Comment décrire "Grandeur et décadence d'un peu tout le monde" ?
Si vous vous êtes jamais posé la question de savoir si Catherine II de Russie avait réellement la cuisse aussi légère que l'histoire le laisse croire, si Néron n'avait pas un bon fond, peut-être, ou encore si l'herbe ne repoussait vraiment pas après le passage d'Attila, alors ce livre est fait pour vous.
Pour les autres, il peut toujours être appréciable, dans de courts et hilarants chapitres, d'en apprendre un peu plus sur Périclès, Pierre le Grand, Lucrèce Borgia ou Erik le Rouge. Le pire étant que toutes ces anecdotes farfelues sont plus que véridiques, Cuppy étant reconnu pour sa boulimie de connaissances sur un sujet qu'il souhaitait aborder dans l'un des ses livres / articles. En gros il lisait tout ce qui se rapprochait de près ou de loin sur le sujet, en faisait un nombre incalculable de fiches et au final accouchait d'un article de, grand maximum, quelques pages.
Et croulait donc sous la paperasse surement. Mais entre temps il avait emménagé, contraint et forcé, dans un appartement à Manhattan duquel il ne sortait presque plus, tout ce bazar ne prenait donc fort heureusement pas la pluie. L'histoire ne dit pas s'il continuait de dormir avec navets et compagnie.
Ceci est une oeuvre posthume. Will Cuppy y travailla pendant des années, modifiant, peaufinant, jamais satisfait totalement de ce qui peut être perçu comme son oeuvre la plus riche.

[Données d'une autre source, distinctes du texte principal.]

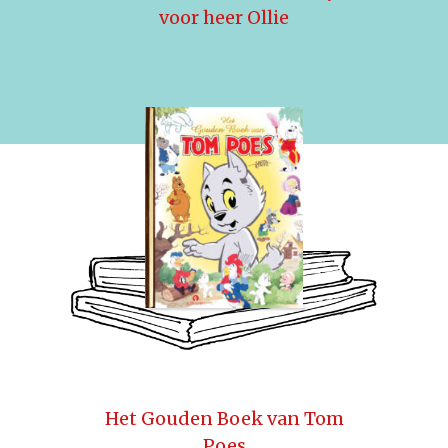
voor heer Ollie
Het Gouden Boek van Tom
Poes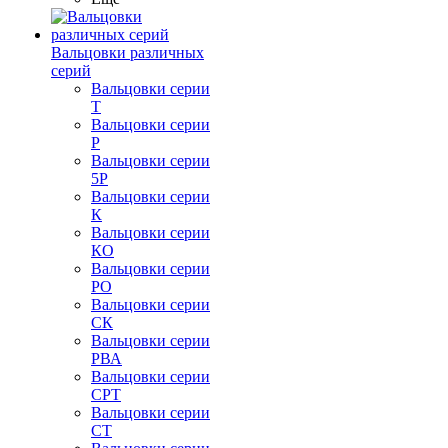
Вальцовки различных
серий
Вальцовки серии
Т
Вальцовки серии
Р
Вальцовки серии
5Р
Вальцовки серии
К
Вальцовки серии
КО
Вальцовки серии
РО
Вальцовки серии
СК
Вальцовки серии
РВА
Вальцовки серии
СРТ
Вальцовки серии
СТ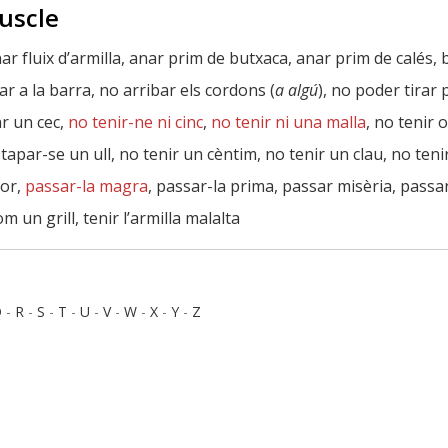
uscle
nar fluix d’armilla, anar prim de butxaca, anar prim de calés, b
ar a la barra, no arribar els cordons (
a algú
), no poder tirar p
ar un cec,
no tenir-ne ni cinc
,
no tenir ni una malla
, no tenir 
 tapar-se un ull, no tenir un cèntim, no tenir un clau, no teni
tor,
passar-la magra
, passar-la prima, passar misèria, passa
 un grill, tenir l’armilla malalta
Q
-
R
-
S
-
T
-
U
-
V
-
W
-
X
-
Y
-
Z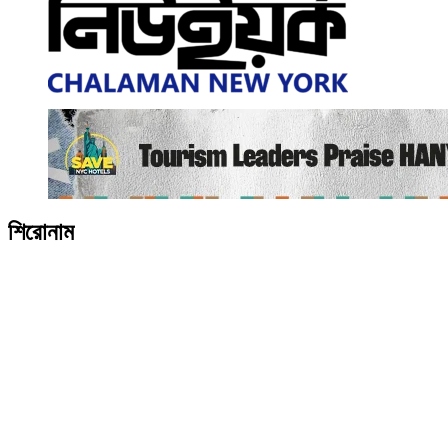
শিরোনাম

Quelques passages avaient alors déjà été publiés dans des journaux pour lesquels il travaillait. Articles dans lesquels Cuppy, lorsqu'il les envoyait aux rédacteurs, n'oubliait jamais d'ajouter en marge quelques commentaires sur ses neuf enfants imaginaires à nourrir ou encore sur ses pulsions suicidaires qui seraient fort apaisées par une publication.
Que voulez-vous, il faut savoir se vendre !
Œuvre non achevée donc, notre gaillard se suicidant aux somnifères à l'âge de 65 ans, sa dépression refusant de lui ficher la paix.
Et pire que tout, il était dans l'obligation de déménager, forcé une nouvelle fois. C'en fut trop et il fit ses valises pour de bon.
Sa nécrologie parue le lendemain de sa mort fut à l'image de sa vie : le journaliste se trompa de photo pour accompagner son article et mit celle de quelqu'un d'autre.
Sûre que notre drôle de zigue aurait adoré.